LinuxLine: Why are virtualized Linux desktops getting so much attention? Why do they work so well?

Kuznetsova: Virtualized Linux desktops allow for deployment of a desktop environment from a server-a user can sign up from any desktop computer connected to the network and get access to his/her files and documents, as well as the necessary office productivity tools. It provides a lot of advantages.

First, the virtualized Linux desktop approach offers increased security. Since the data never leaves the server, it allows the employees to work from different location without putting sensitive data at risk. For example, doctors can work on medical histories-from different offices of the same medical network without taking social security numbers and insurance information out of the building on a laptop, where it can be stolen complicating patients' lives and creating liability for the employer.

Second, there are lower desktop hardware costs since a virtual client has a smaller footprint. Less powerful hardware and smaller footprint also account for additional energy savings.

Third, there are significant savings in system administration and customer service, since the work can be performed from a server. All of this explains a growing interest to virtual desktops, especially in industries where these advantages are critical, such as call centers or medical networks.

LinuxLine: Can you give us an example of situations in which they have been deployed to an organization's benefit?
Kuznetsova: Glendale Adventist Medical Center in Southern California hospital deployed 65 thin clients to provide its patients with email and web access bedside. They improved the quality of customer care-the patients can get connected to loved ones, edit and share photographs, surf the web to evaluate treatment options and prepare for the discussion with the doctor, play music and check email. And at the same time the hospital reports over 90% reduction in customer service calls and 50% reduction of the overall IT costs compared to maintaining normal desktops. The IT management is centralized and secure, requiring negligible time to maintain the system.

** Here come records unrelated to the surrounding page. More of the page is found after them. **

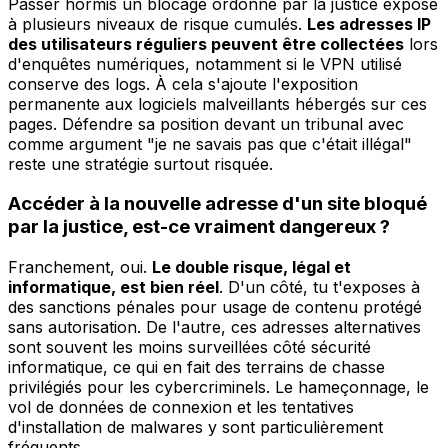
Passer hormis un blocage ordonné par la justice expose
à plusieurs niveaux de risque cumulés.
Les adresses IP
des utilisateurs réguliers peuvent être collectées
lors
d'enquêtes numériques, notamment si le VPN utilisé
conserve des logs. À cela s'ajoute l'exposition
permanente aux logiciels malveillants hébergés sur ces
pages. Défendre sa position devant un tribunal avec
comme argument "je ne savais pas que c'était illégal"
reste une stratégie surtout risquée.
Accéder à la nouvelle adresse d'un site bloqué
par la justice, est-ce vraiment dangereux ?
Franchement, oui.
Le double risque, légal et
informatique, est bien réel
. D'un côté, tu t'exposes à
des sanctions pénales pour usage de contenu protégé
sans autorisation. De l'autre, ces adresses alternatives
sont souvent les moins surveillées côté sécurité
informatique, ce qui en fait des terrains de chasse
privilégiés pour les cybercriminels. Le hameçonnage, le
vol de données de connexion et les tentatives
d'installation de malwares y sont particulièrement
fréquents.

Linux offers a lower cost than proprietary operating systems and because the hospital is using energy efficient thin clients, the energy consumption is reduced compared to regular PCs. They also improved the patients' privacy-no personal data is left on the local monitor after the patient checks out of the hospital room.

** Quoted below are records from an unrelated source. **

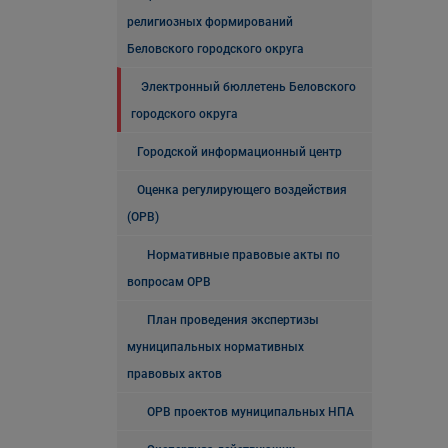
религиозных формирований
Беловского городского округа
Электронный бюллетень Беловского
городского округа
Городской информационный центр
Оценка регулирующего воздействия
(ОРВ)
Нормативные правовые акты по
вопросам ОРВ
План проведения экспертизы
муниципальных нормативных
правовых актов
ОРВ проектов муниципальных НПА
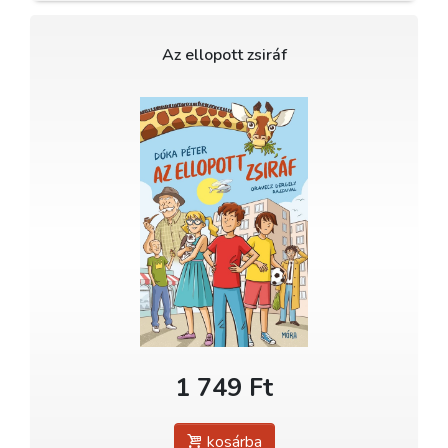
Az ellopott zsiráf
1 749 Ft
kosárba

The hospital sees this added client services as a way to attend to the patients' emotional needs and to differentiate its business from competitors.  Using virtual Linux desktops and a centralized server is a way to keep the costs at a minimum. In the future, the hospital plans to extend these patient desktops to its greater hospital network and explore
tapping them for clinical use.

LinuxLine: What are some of the new frontiers and initiatives for Linux that you see ahead?
Kuznetsova: I think we will see growth in the number and complexity of business-critical environments built on Linux, often associated with consolidation of workloads to reduce energy consumption. The growing trend to migrate off Sun to Linux supports this trend.  Cloud implementations-both the private clouds, behind the firewall, and commercial clouds-will mature and gain broader acceptance.  Today, we already see a high level of interest in Linux and open source in growth economies. The customers are less burdened with legacy systems and often need to stretch budgets further, so they leverage Linux to cut costs while growing their IT infrastructures.  And, we will most certainly see more customers taking advantage of open source desktop alternatives.

Editor's note: Inna Kuznetsova was promoted to Vice President, Marketing and Sales Enablement, IBM Systems Software, STG, after this interview was  conducted. With a broad mission that includes Linux, Kuznetsova is taking her team and her previous mission to the new organization.